„Griechenland braucht einen Neustart“

Das Land hat zu viel falsche Medizin bekommen, sagt Giorgos Chondros von der Regierungspartei Syriza

Foto: Pascal Beucker/taz

Giorgos Chondros

60, ist Eth­no­loge und im Vorstand der griechischen Regierungspartei Syriza.

Interview Anja Krüger

taz: Am Donnerstag wollen die Euro-Finanzminister das Ende des Hilfsprogramms für Griechenland am 20. August beschließen.

Giorgos Chondros: Am 21. August werden wir ein großes Stück Souveränität zurückbekommen. Wir werden wieder ein Land sein, dessen Regierung allein über die künftigen Schritte entscheiden kann.

Werden die Gläubiger der Regierung angesichts von 300 Milliarden Euro Schulden nicht weiterhin im Nacken sitzen?
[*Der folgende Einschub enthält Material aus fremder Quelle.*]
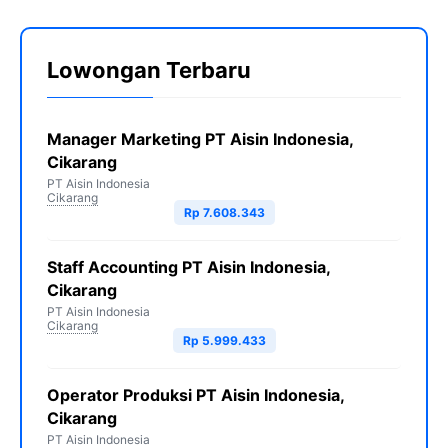
Lowongan Terbaru
Manager Marketing PT Aisin Indonesia,
Cikarang
PT Aisin Indonesia
Cikarang
Rp 7.608.343
Staff Accounting PT Aisin Indonesia,
Cikarang
PT Aisin Indonesia
Cikarang
Rp 5.999.433
Operator Produksi PT Aisin Indonesia,
Cikarang
PT Aisin Indonesia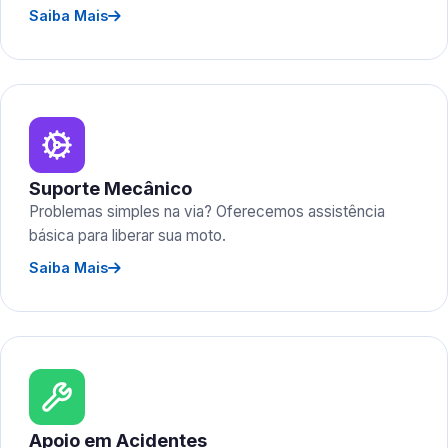
Saiba Mais
Suporte Mecânico
Problemas simples na via? Oferecemos assistência
básica para liberar sua moto.
Saiba Mais
Apoio em Acidentes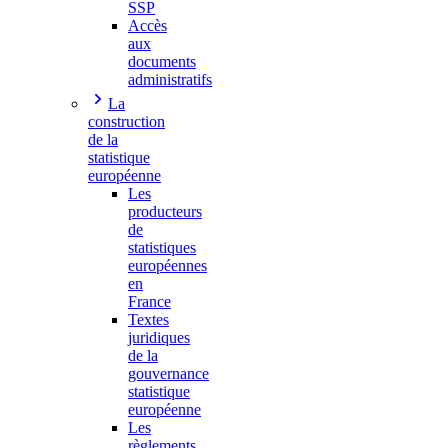
SSP
Accès
aux
documents
administratifs
La
construction
de la
statistique
européenne
Les
producteurs
de
statistiques
européennes
en
France
Textes
juridiques
de la
gouvernance
statistique
européenne
Les
règlements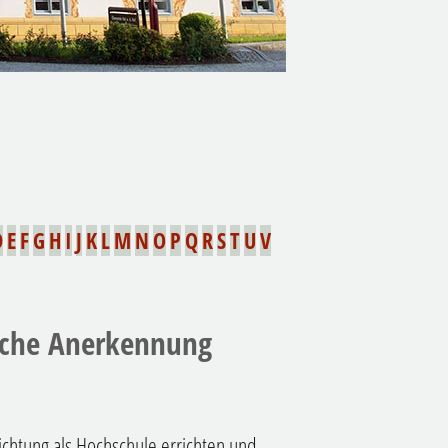
D
E
F
G
H
I
J
K
L
M
N
O
P
Q
R
S
T
U
V
liche Anerkennung
richtung als Hochschule errichten und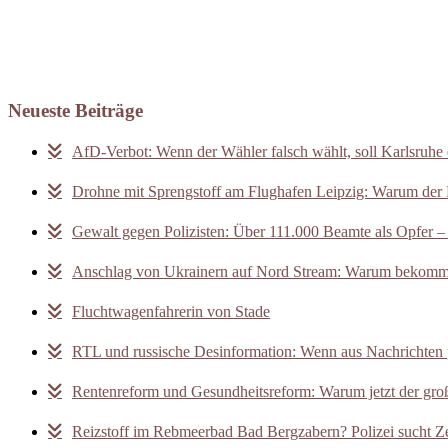
Neueste Beiträge
AfD-Verbot: Wenn der Wähler falsch wählt, soll Karlsruhe 
Drohne mit Sprengstoff am Flughafen Leipzig: Warum der F
Gewalt gegen Polizisten: Über 111.000 Beamte als Opfer –
Anschlag von Ukrainern auf Nord Stream: Warum bekomm
Fluchtwagenfahrerin von Stade
RTL und russische Desinformation: Wenn aus Nachrichten
Rentenreform und Gesundheitsreform: Warum jetzt der gro
Reizstoff im Rebmeerbad Bad Bergzabern? Polizei sucht 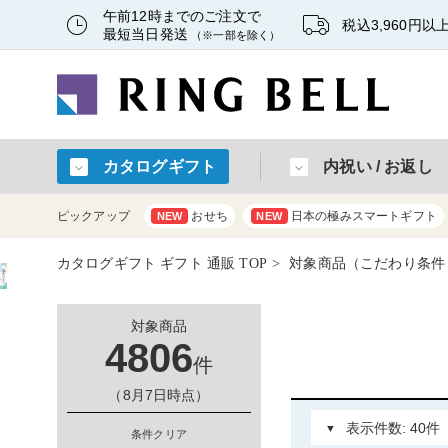
午前12時までのご注文で
税込3,960円
最短当日発送
（※一部を除く）
カタログギフト
内祝い / お返し
ピックアップ
おせち
日本の極みスマートギフト
NEW
NEW
カタログギフト ギフト 通販 TOP
対象商品（こだわり条件
対象商品
4806
件
（8月7日時点）
条件クリア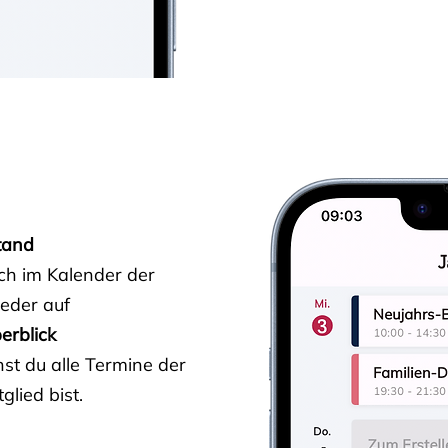
tand
ich im Kalender der
ieder auf
erblick
st du alle Termine der
glied bist.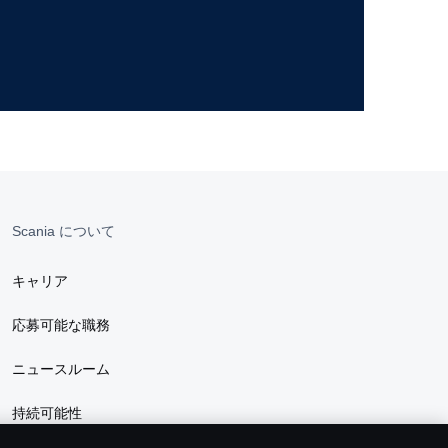
Scania について
キャリア
応募可能な職務
ニュースルーム
持続可能性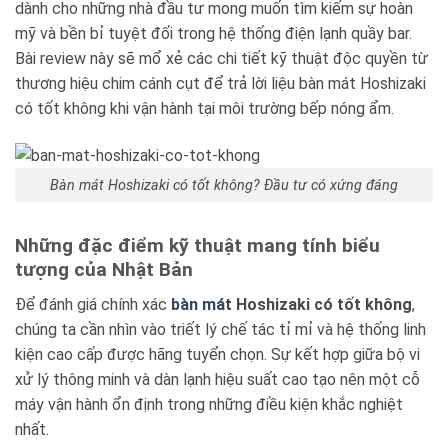
dành cho những nhà đầu tư mong muốn tìm kiếm sự hoàn
Blog kiến thức
mỹ và bền bỉ tuyệt đối trong hệ thống điện lạnh quầy bar.
Bài review này sẽ mổ xẻ các chi tiết kỹ thuật độc quyền từ
Liên hệ
thương hiệu chim cánh cụt để trả lời liệu bàn mát Hoshizaki
có tốt không khi vận hành tại môi trường bếp nóng ẩm.
Báo giá miễn phí →
Bàn mát Hoshizaki có tốt không? Đầu tư có xứng đáng
Những đặc điểm kỹ thuật mang tính biểu
tượng của Nhật Bản
Để đánh giá chính xác
bàn mát
Hoshizaki có tốt không
,
chúng ta cần nhìn vào triết lý chế tác tỉ mỉ và hệ thống linh
kiện cao cấp được hãng tuyển chọn. Sự kết hợp giữa bộ vi
xử lý thông minh và dàn lạnh hiệu suất cao tạo nên một cỗ
máy vận hành ổn định trong những điều kiện khắc nghiệt
nhất.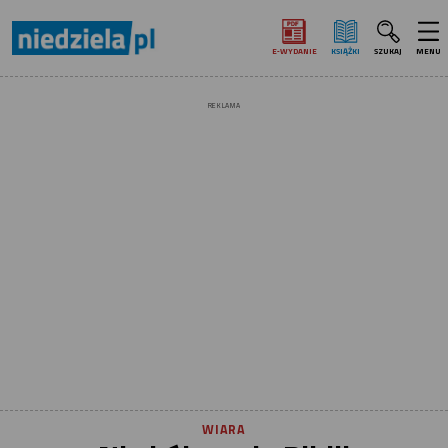
E‑WYDANIE
KSIĄŻKI
SZUKAJ
MENU
REKLAMA
WIARA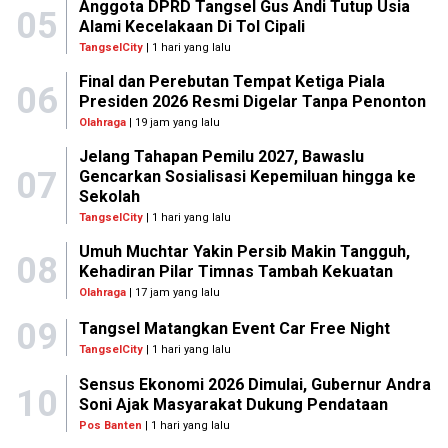
Anggota DPRD Tangsel Gus Andi Tutup Usia
05
Alami Kecelakaan Di Tol Cipali
TangselCity
| 1 hari yang lalu
Final dan Perebutan Tempat Ketiga Piala
06
Presiden 2026 Resmi Digelar Tanpa Penonton
Olahraga
| 19 jam yang lalu
Jelang Tahapan Pemilu 2027, Bawaslu
07
Gencarkan Sosialisasi Kepemiluan hingga ke
Sekolah
TangselCity
| 1 hari yang lalu
Umuh Muchtar Yakin Persib Makin Tangguh,
08
Kehadiran Pilar Timnas Tambah Kekuatan
Olahraga
| 17 jam yang lalu
09
Tangsel Matangkan Event Car Free Night
TangselCity
| 1 hari yang lalu
Sensus Ekonomi 2026 Dimulai, Gubernur Andra
10
Soni Ajak Masyarakat Dukung Pendataan
Pos Banten
| 1 hari yang lalu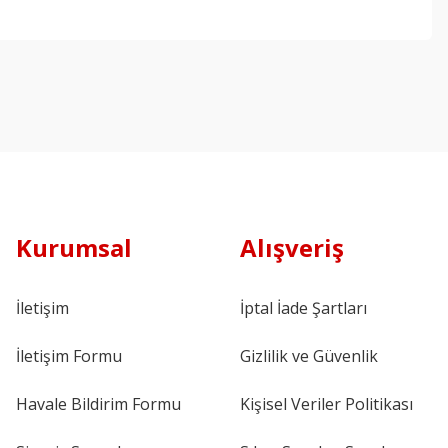
Kurumsal
Alışveriş
İletişim
İptal İade Şartları
İletişim Formu
Gizlilik ve Güvenlik
Havale Bildirim Formu
Kişisel Veriler Politikası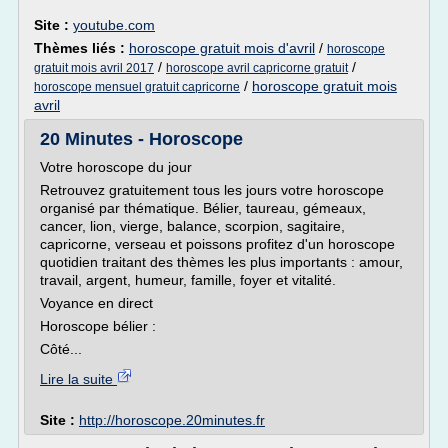
Site :
youtube.com
Thèmes liés :
horoscope gratuit mois d'avril
/
horoscope
/
/
gratuit mois avril 2017
horoscope avril capricorne gratuit
/
horoscope gratuit mois
horoscope mensuel gratuit capricorne
avril
20 Minutes - Horoscope
Votre horoscope du jour
Retrouvez gratuitement tous les jours votre horoscope
organisé par thématique. Bélier, taureau, gémeaux,
cancer, lion, vierge, balance, scorpion, sagitaire,
capricorne, verseau et poissons profitez d'un horoscope
quotidien traitant des thèmes les plus importants : amour,
travail, argent, humeur, famille, foyer et vitalité.
Voyance en direct
Horoscope bélier :
Côté...
Lire la suite
Site :
http://horoscope.20minutes.fr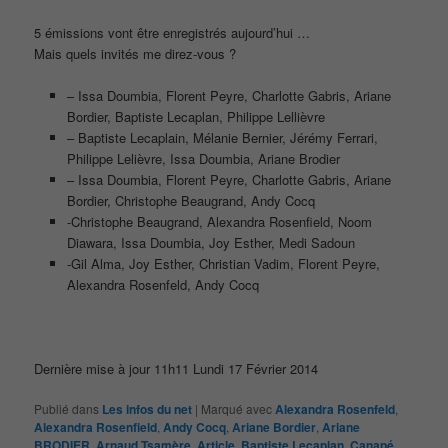
5 émissions vont être enregistrés aujourd’hui …
Mais quels invités me direz-vous ?
– Issa Doumbia, Florent Peyre, Charlotte Gabris, Ariane
Bordier, Baptiste Lecaplan, Philippe Lellièvre
– Baptiste Lecaplain, Mélanie Bernier, Jérémy Ferrari,
Philippe Lelièvre, Issa Doumbia, Ariane Brodier
– Issa Doumbia, Florent Peyre, Charlotte Gabris, Ariane
Bordier, Christophe Beaugrand, Andy Cocq
-Christophe Beaugrand, Alexandra Rosenfield, Noom
Diawara, Issa Doumbia, Joy Esther, Medi Sadoun
-Gil Alma, Joy Esther, Christian Vadim, Florent Peyre,
Alexandra Rosenfeld, Andy Cocq
Dernière mise à jour 11h11 Lundi 17 Février 2014
Publié dans
Les infos du net
|
Marqué avec
Alexandra Rosenfeld
,
Alexandra Rosenfield
,
Andy Cocq
,
Ariane Bordier
,
Ariane
BRODIER
,
Arnaud Tsamère
,
Article
,
Baptiste Lecaplan
,
Canapé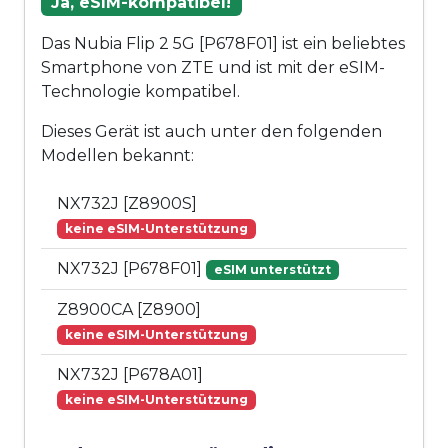
Ja, eSIM-kompatibel!
Das Nubia Flip 2 5G [P678F01] ist ein beliebtes
Smartphone von ZTE und ist mit der eSIM-
Technologie kompatibel.
Dieses Gerät ist auch unter den folgenden
Modellen bekannt:
NX732J [Z8900S]
keine eSIM-Unterstützung
NX732J [P678F01]
eSIM unterstützt
Z8900CA [Z8900]
keine eSIM-Unterstützung
NX732J [P678A01]
keine eSIM-Unterstützung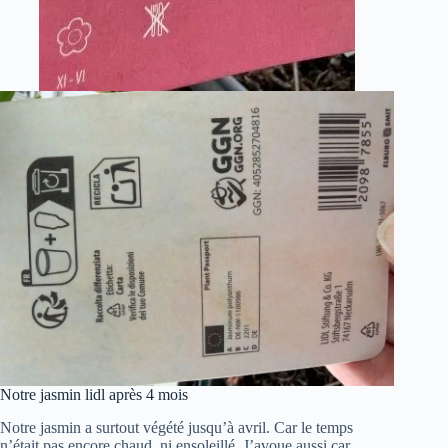
Notre jasmin lidl après 4 mois
Notre jasmin a surtout végété jusqu’à avril. Car le temps
n’était pas encore chaud, ni ensoleillé. J’avoue aussi car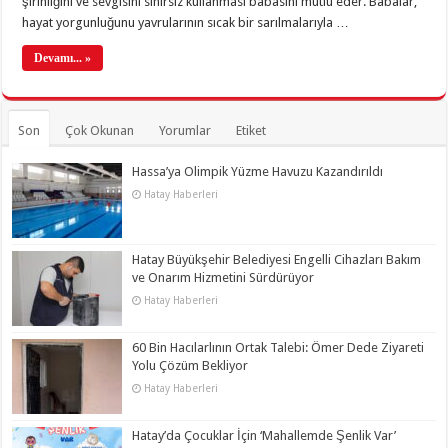
şirinliğini ve sevgisini sınırsız kullanması babasını mutlu eder. Babalar,
hayat yorgunluğunu yavrularının sıcak bir sarılmalarıyla …
Devamı... »
Son
Çok Okunan
Yorumlar
Etiket
Hassa’ya Olimpik Yüzme Havuzu Kazandırıldı
Hatay Haberleri
Hatay Büyükşehir Belediyesi Engelli Cihazları Bakım
ve Onarım Hizmetini Sürdürüyor
Hatay Haberleri
60 Bin Hacılarlının Ortak Talebi: Ömer Dede Ziyareti
Yolu Çözüm Bekliyor
Hatay Haberleri
Hatay’da Çocuklar İçin ‘Mahallemde Şenlik Var’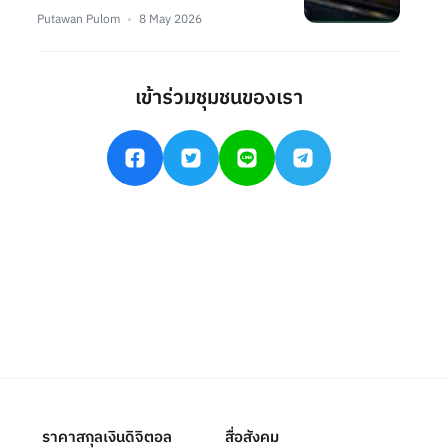
Putawan Pulom
8 May 2026
เข้าร่วมชุมชนของเรา
ราคาสกุลเงินดิจิตอล
สื่อสังคม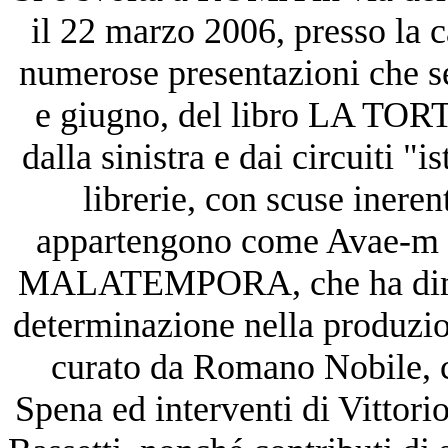
il 22 marzo 2006, presso la c
numerose presentazioni che s
e giugno, del libro LA T
dalla sinistra e dai circuiti "i
librerie, con scuse inerent
appartengono come Avae-m né
MALATEMPORA, che ha dimos
determinazione nella produzion
curato da Romano Nobile, 
Spena ed interventi di Vittor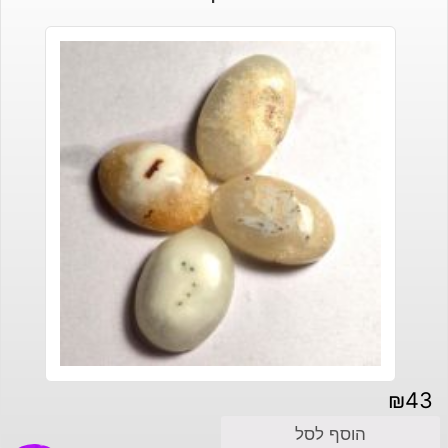
₪
43
הוסף לסל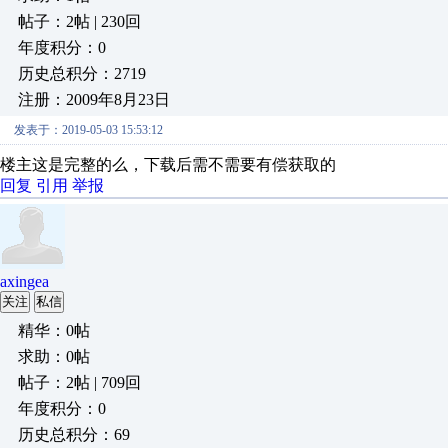
帖子：2帖 | 230回
年度积分：0
历史总积分：2719
注册：2009年8月23日
发表于：2019-05-03 15:53:12
楼主这是完整的么，下载后需不需要有偿获取的
回复
引用
举报
axingea
关注
私信
精华：0帖
求助：0帖
帖子：2帖 | 709回
年度积分：0
历史总积分：69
Es wird noch eine Zeit lang eine Aufsicht geben. Aber das Programm ist zu Ende, und es gibt weder Auflagen noch ein neues Programm. Es ist allen klar, dass es eine Art Schuldenschnitt geben muss, weil sonst das Land und die Wirtschaft ihre Zukunft nicht planen können. Die Schuldenfrage der Euroländer muss europäisch gelöst werden.

Was wird die griechische Regierung tun, wenn das Rettungsprogramm ausläuft?

Die Regierung kann jetzt beginnen, ihr eigenes Programm umzusetzen. Das sieht vor, dass die Bevölkerung, die besonders unter dem Programm gelitten hat, Rechte zurückbekommt. Das gilt etwa für das Recht auf den Abschluss kollektiver Tarifverträge, das die Vorgängerregierung auf Druck der Gläubiger abgeschafft hat. Außerdem will die Regierung den Mindestlohn erhöhen, der auf Druck der Gläubiger auf 684 Euro im Monat gesenkt wurde, Steuersenkungen für die Mittelschicht vornehmen, ein Sozialprogramm in Gang bringen, neue Technologien voranbringen und vieles mehr. Das ist kein leichter Weg, denn es ist viel ruiniert worden.

Wird die Regierung neue Schuldenberge auftürmen?

Nein. Wir wollen nicht ins Jahr 2007 zurück. Denn das würde bedeuten, zurückzukehren zu der Politik, die dazu geführt hat, dass das Hilfsprogramm nötig wurde. Das Land braucht einen neuen Start, einen Wiederaufbau, und die Regierung hat dafür ein Programm.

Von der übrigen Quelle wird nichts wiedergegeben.